Stored records:
◆ ◆ ◆

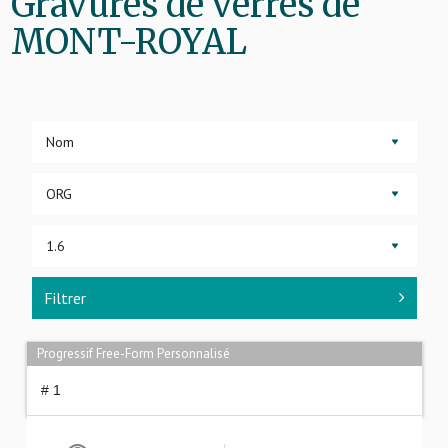
Gravures de verres de
MONT-ROYAL
▼
▼
▼
Filtrer
Progressif Free-Form Personnalisé
# 1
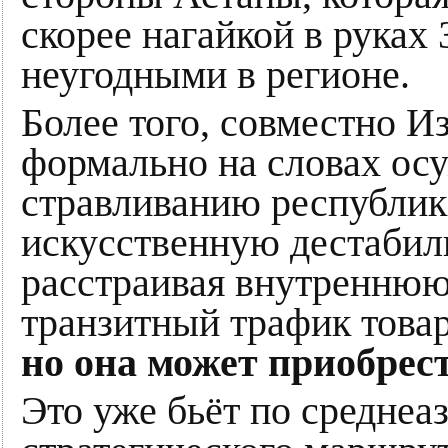
скорее нагайкой в руках 
неугодными в регионе.
Более того, совместно И
формально на словах осу
стравливанию республик 
искусственную дестабил
расстраивая внутреннюю
транзитный трафик това
но она может приобрес
Это уже бьёт по среднеа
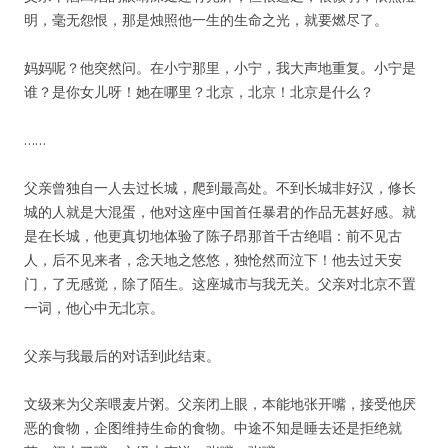
明，毫无怨恨，那是烛照他一生的生命之光，就要燃尽了。
妈妈呢？他突然问。在小宁那里，小宁，我大声地重复。小宁是
谁？是你女儿呀！她在哪里？北京，北京！北京是什么？
……
父亲曾独自一人去过长城，爬到最高处。不到长城非好汉，修长
城的人就是大混蛋，他对这座中国首任暴君的作品无甚好感。就
是在长城，他更真切地体验了陈子昂那首千古绝唱：前不见古
人，后不见来者，念天地之悠悠，独怆然而泣下！他去过天安
门，了无感觉，除了陌生。这座城市与我无关。父亲对北京不置
一词，他心中无北京。
父亲与我最后的对话到此结束。
文级来为父亲喂麦片粥。父亲闭上眼，本能地张开嘴，接受他厌
恶的食物，企图维持生命的食物。中途不知是睡去还是拒绝就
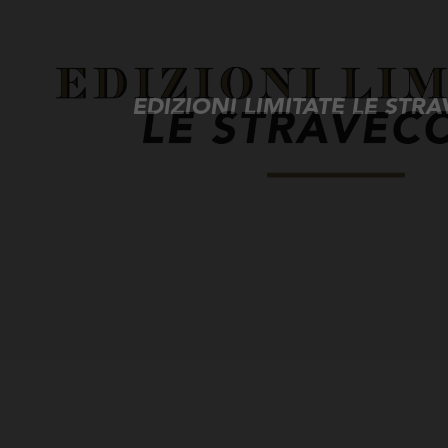
EDIZIONI LIMITATE LE STR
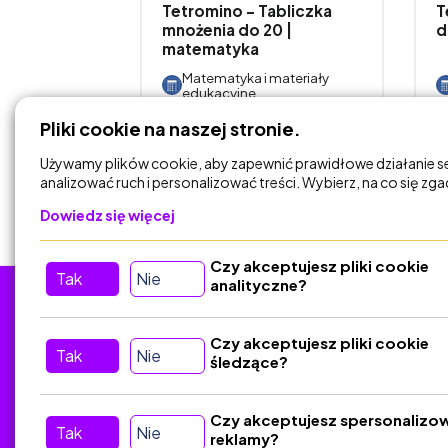
enie i
Tetromino - Tabliczka
T
mnożenia do 20 |
d
 m…
matematyka
materiały
Matematyka i materiały
edukacyjne
Pliki cookie na naszej stronie.
DODAJ DO
KOSZYKA
Używamy plików cookie, aby zapewnić prawidłowe działanie s
analizować ruch i personalizować treści. Wybierz, na co się zg
Dowiedz się więcej
Czy akceptujesz pliki cookie
Tak
Nie
analityczne?
Tu nas znajdziesz
D
Czy akceptujesz pliki cookie
Tak
Nie
śledzące?
Kontakt
Śledź nas w Social Media
Czy akceptujesz spersonalizo
Tak
Nie
reklamy?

◆ ◆ ◆

What you give back must be exactly the lines from the opening line of the entries through the line holding "明，毫无怨恨，那是烛照他一生的生命之光，就要燃尽了。", with no pictures.

Answer space
Gravures de verres de
MONT-ROYAL
▼
▼
▼
Filtrer
Progressif Free-Form Personnalisé
# 1
скорее нагайкой в руках 
неугодными в регионе.
Более того, совместно И
формально на словах осу
стравливанию республик 
искусственную дестабил
расстраивая внутреннюю
транзитный трафик това
но она может приобрес
Это уже бьёт по среднеа
明，毫无怨恨，那是烛照他一生的生命之光，就要燃尽了。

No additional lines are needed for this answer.